Overall, my heart is much less heavy than when I started. This kriya carried me seamlessly through not only the turmoil and toxicity of a threat in the workplace, but eventually to job loss. I never felt significantly moved to any negative emotions. I didn’t have any intense negative feelings (or really even moderate or mild ones frankly). That’s miraculous considering how I was before and how I coped with things before.
Did I turn into a buddha flowing the great compassion outward? Not yet, there’s definitely more work to do, not just on my heart, but on total alignment of the chakras supporting my heart as well.
However, the effects have still been very, very much worth it, and I feel such a tenderness when I think about the support this kriya provided to me. I would absolutely recommend it if your intuition is guiding you towards it.

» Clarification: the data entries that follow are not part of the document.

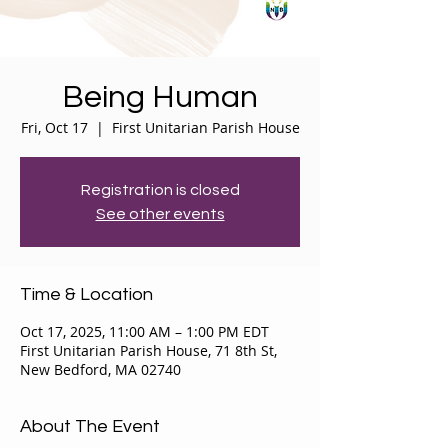
Being Human
Fri, Oct 17
  |  
First Unitarian Parish House
Registration is closed
See other events
Time & Location
Oct 17, 2025, 11:00 AM – 1:00 PM EDT
First Unitarian Parish House, 71 8th St,
New Bedford, MA 02740
About The Event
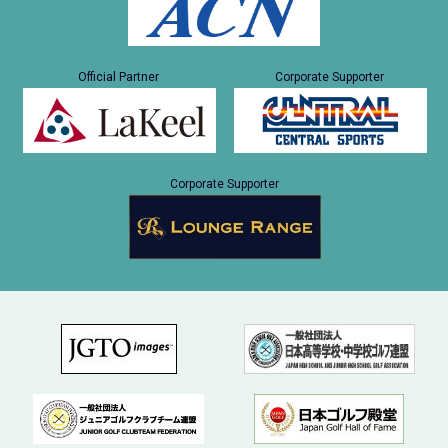
Official Partner
Corporate Supporter
Corporate Supporter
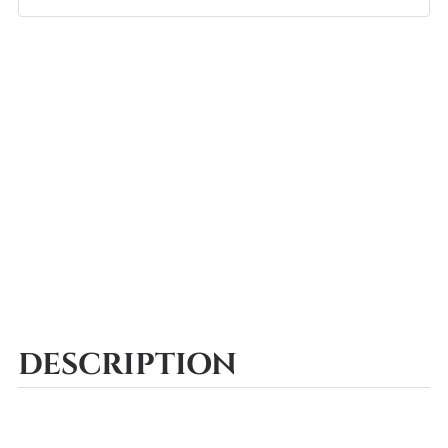
DESCRIPTION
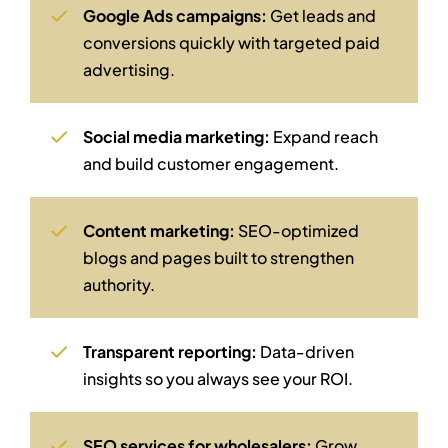
Google Ads campaigns:
Get leads and
conversions quickly with targeted paid
advertising.
Social media marketing:
Expand reach
and build customer engagement.
Content marketing:
SEO-optimized
blogs and pages built to strengthen
authority.
Transparent reporting:
Data-driven
insights so you always see your ROI.
SEO services for wholesalers:
Grow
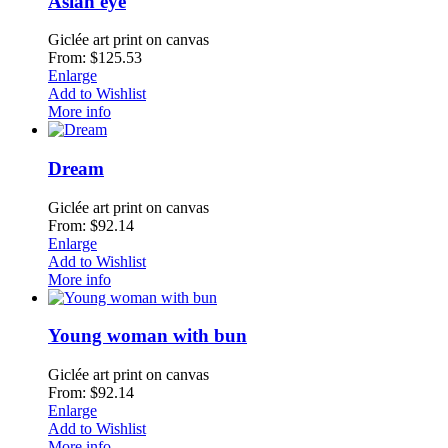
Asian eye
Giclée art print on canvas
From: $125.53
Enlarge
Add to Wishlist
More info
Dream
Giclée art print on canvas
From: $92.14
Enlarge
Add to Wishlist
More info
Young woman with bun
Giclée art print on canvas
From: $92.14
Enlarge
Add to Wishlist
More info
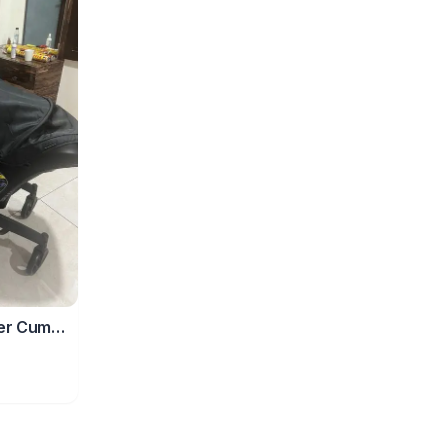
ler Cum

Not only do I feel my heart is much more open, and I am so much less bothered by events that would normally ruffle my feathers, but my sense of intuition has definitely expanded. I feel people’s energies a lot more than I used to. I can kind of feel if someone is bound up in themselves, or if they are open and flowing. It’s really nice to have that because I can adjust my expectations for interactions.
Overall, I am so glad I rediscovered Kundalini Yoga, and I am so, so happy that the kriya to open the heart centre was my first one! I have now moved on to Sat Kriya, and it’s only day two, so I don’t have too much to report, but I expect this one will clear some of the fear and other neurosis in my lower chakras.
I will plan to write updates as I move along with it!